Almanya'nın kültür ve tarih başkentiymiş bir zamanlar. Birçok müzeye, tarihi binaya ev sahipliği yapmış. Elbe Nehrinin kıyısında ve bu şehre "Elbe'nin Floransa'sı" denmekte.

1200'lerde büyümüş, 1945'e kadar bütün tarih ve kültür kaynaklarını korumayı başarmış olan şehrin  2. Dünya Savaşı başlamadan önce 500 bin nüfusu varken, 2. Dünya Savaşının son yılına kadar hiç bombalanmadığı için halk tarafından "güvenli şehir" ilan edilmiş ve nüfusu 1 milyonun üzerine çıkmış. Şehrin en cezbedici noktası da bu olmuş müttefikler için. Şehirde büyük bir nüfus varmış ve hava saldırılarına karşı koruyacak hiç bir önlem yokmuş. Bu tarihi şehrin bombalanması için şehir dışında bulunan askeri mühimmat depoları haricinde bir sebep yokmuş. Fakat Rusların ilerlemesini kolaylaştırmak, Alman askerinin başına yeni bir bela açmak ve en önemlisi; yer yer teslim olmuş Almanlardan, savaşın bitmesine yakınken, son bir seferliğine intikam almak için yapılmış bir saldırıymış bu...

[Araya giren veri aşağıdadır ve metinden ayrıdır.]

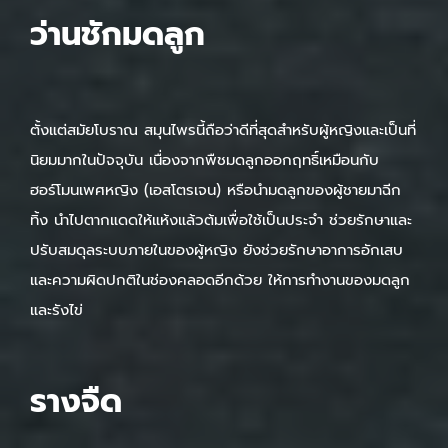
ว่านชักมดลูก
ตั้งแต่สมัยโบราณ สมุนไพรนี้ถือว่าดีที่สุดสำหรับผู้หญิงและเป็นที่
นิยมมากในปัจจุบัน เนื่องจากพืชมดลูกออกฤทธิ์เหมือนกับ
ฮอร์โมนเพศหญิง (เอสโตรเจน) หรือนำมดลูกของผู้ชายมาฉีก
ทิ้ง นำไปตากแดดให้แห้งแล้วต้มเพื่อใช้เป็นประจำ ช่วยรักษาและ
ปรับสมดุลระบบภายในของผู้หญิง ยังช่วยรักษาอาการอักเสบ
และความผิดปกติในช่องคลอดอีกด้วย ให้การทำงานของมดลูก
และรังไข่
รางจืด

Yerle yeksan olmuş binaların, aynı taşlarla yeniden yapılması, bulamadıkları taşların yerine yenisini koydukları için siyah beyaz binalarıyla, bisiklet yollarıyla, yapılaşmasıyla, binalarıyla çok etkileyici estetik bir şehir. Huzurlu bir şehir...




Rathausturm
Buraya 3 euroya cikip 98m yükseklikten şehri izleyebilirsiniz.

Old Market Square (Altmarkt) 
meydandaki havuzda çocukların eğlencesi :)


Frauenkirche İngilizce ismi Church of Our Lady
 Şehrin sembolu cok güzel bir meydani ve etrafindaki sokaklarda da cok güzel kafeleri var. 
 ikinci dünya savaşında bombalandıktan sonra restore edilen ve aslına uygun olarak yeniden inşa edilmiş.


1726-1743 yılları arasında yapılan bu Lutheran kilisesi, Avrupa’nın en önemli Protestan kiliselerinden biri. 1945 de ki bombardımanda yerle bir olmuş, tek bir parça duvar kalmış geriye. Almanya birleşinceye kadar herhangi bir şey yapılmamış kilise için. Birleşmeden sonra devlet ve kişisel yardımlarla onarılmış, daha doğrusu yeniden inşa edilmiş. Diğer yapılardan, beyaz görüntüsüyle ayrılıyor.



 1945`teki bombardıman ardından yıkılan binanın enkazından Frauenkirche`nin mimarı George Bähr`ın mezarı güçlükle bulunabilmiş ve tekrar kilisenin mahzenine yerleştirilmiş. Restorasyn ardından George Bähr`in aniti üzerine Artık yeterince yaşadım, inşa ettim ve acı çektim. Şeytanla, günahlarla ve dünyayla tartıştım... diye başlayan bir yazı yazılmış.




Fürstenzug ingilizcesi Procession of Princes




Meydandaki sokağın bir duvarında 102 metre uzunluğunda 10 metre yüksekliğinde fürstenzug olarak anilan porselenden (Dresden porseleni ile ünlü ve dünyaca ünlü Meissen porseleniyle kaplı bu resim) bir duvar resmi mevcut üzerinde Almanya tarihindeki gelmis krallar ve latince olarak Alman halkina hitabenin bulundugu söyleniyor. Görülmeye değer.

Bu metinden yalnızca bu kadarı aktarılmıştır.